What is PCI Compliance?
In general, PCI compliance is a set of security standards, processes, and practices that together make a company meet a minimal set of acceptable level of security, as it relates to accepting and processing payments using electronic means. This is a very common concern and requirement for many e-commerce stores.
To learn more about PCI compliance, please visit the PCI Security Standards website.
Should I Become PCI Certified?
If you become PCI certified, it will allow you to add certain indicators to your store that help your customers trust you that much more. While PCI compliance is a great thing to strive for and achieve, it's not a requirement for any store. It might help you sell more though, and give your legal team some additional peace of mind.
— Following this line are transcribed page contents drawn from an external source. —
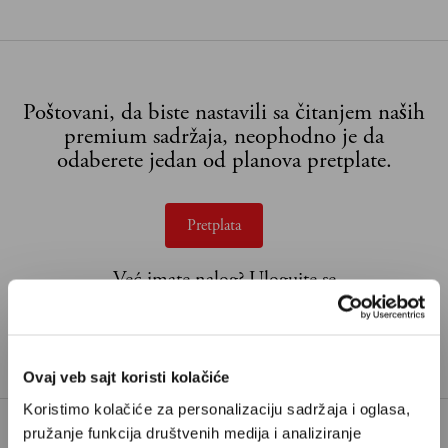
Poštovani, da biste nastavili sa čitanjem naših
premium sadržaja, neophodno je da
odaberete jedan od planova pretplate.
Pretplata
Već imate nalog?
Ulogujte se
Vladimir Borovnica je specijalista medicinske psihologije
i porodični psihoterapeut.
Ovaj veb sajt koristi kolačiće
Koristimo kolačiće za personalizaciju sadržaja i oglasa,
pružanje funkcija društvenih medija i analiziranje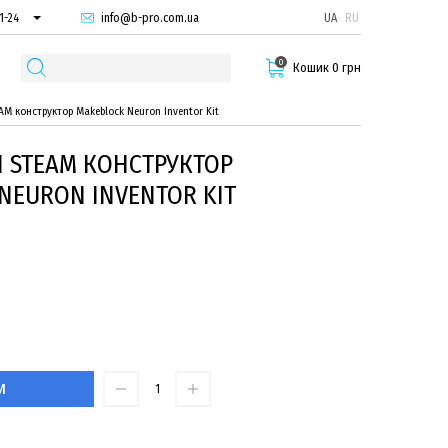
info@b-pro.com.ua
UA
RU
1-24
66-94
0
29-55
Кошик 0 грн
M конструктор Makeblock Neuron Inventor Kit
 STEAM КОНСТРУКТОР
NEURON INVENTOR KIT
И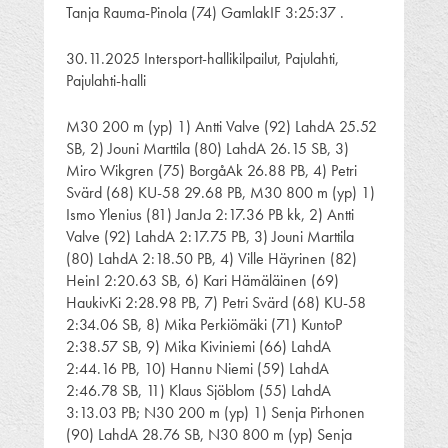
Tanja Rauma-Pinola (74) GamlakIF 3:25:37 .
30.11.2025 Intersport-hallikilpailut, Pajulahti,
Pajulahti-halli
M30 200 m (yp) 1) Antti Valve (92) LahdA 25.52
SB, 2) Jouni Marttila (80) LahdA 26.15 SB, 3)
Miro Wikgren (75) BorgåAk 26.88 PB, 4) Petri
Svärd (68) KU-58 29.68 PB, M30 800 m (yp) 1)
Ismo Ylenius (81) JanJa 2:17.36 PB kk, 2) Antti
Valve (92) LahdA 2:17.75 PB, 3) Jouni Marttila
(80) LahdA 2:18.50 PB, 4) Ville Häyrinen (82)
HeinI 2:20.63 SB, 6) Kari Hämäläinen (69)
HaukivKi 2:28.98 PB, 7) Petri Svärd (68) KU-58
2:34.06 SB, 8) Mika Perkiömäki (71) KuntoP
2:38.57 SB, 9) Mika Kiviniemi (66) LahdA
2:44.16 PB, 10) Hannu Niemi (59) LahdA
2:46.78 SB, 11) Klaus Sjöblom (55) LahdA
3:13.03 PB; N30 200 m (yp) 1) Senja Pirhonen
(90) LahdA 28.76 SB, N30 800 m (yp) Senja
How Do I Become PCI Compliant?
There are multiple paths you can follow to become PCI certified. This article from the PCI Security Standards organization will help you on your first steps toward this goal.
Hotcakes Commerce Software is PA-DSS Compliant
When we refer to the software, we're talking about the actual code that our team writes and supports.
You can cross this off of your list. Our software follows the requirements set forth by the PCI SCC for payment application software vendors and the guidelines for data storage. For more information on those guidelines check out these resources:
Note that simply installing our software does not make you PCI DSS compliant. Much of the rules are tied to how you handle credit cards offline and how you setup your server infrastructure. For more information on the rules regarding PCI DSS compliance, check out the page on Wikipedia.
Hotcakes Commerce Cloud is PCI Ready
We maintain that our servers are PCI compiant but PCI standards do change quite often. So there may be new vulnerabilities that need to be addressed. Also PCI scans do not have full capabilities to scan everything they deem needs to be addressed. This results in a number of false positives coming up as failed vulnerabilites. It should also be noted that PCI scanning companies refuse to note previously established false positives on a domain name. This will cause those false positives to show up each scanning period in case you are noticing vulnerabilities each time.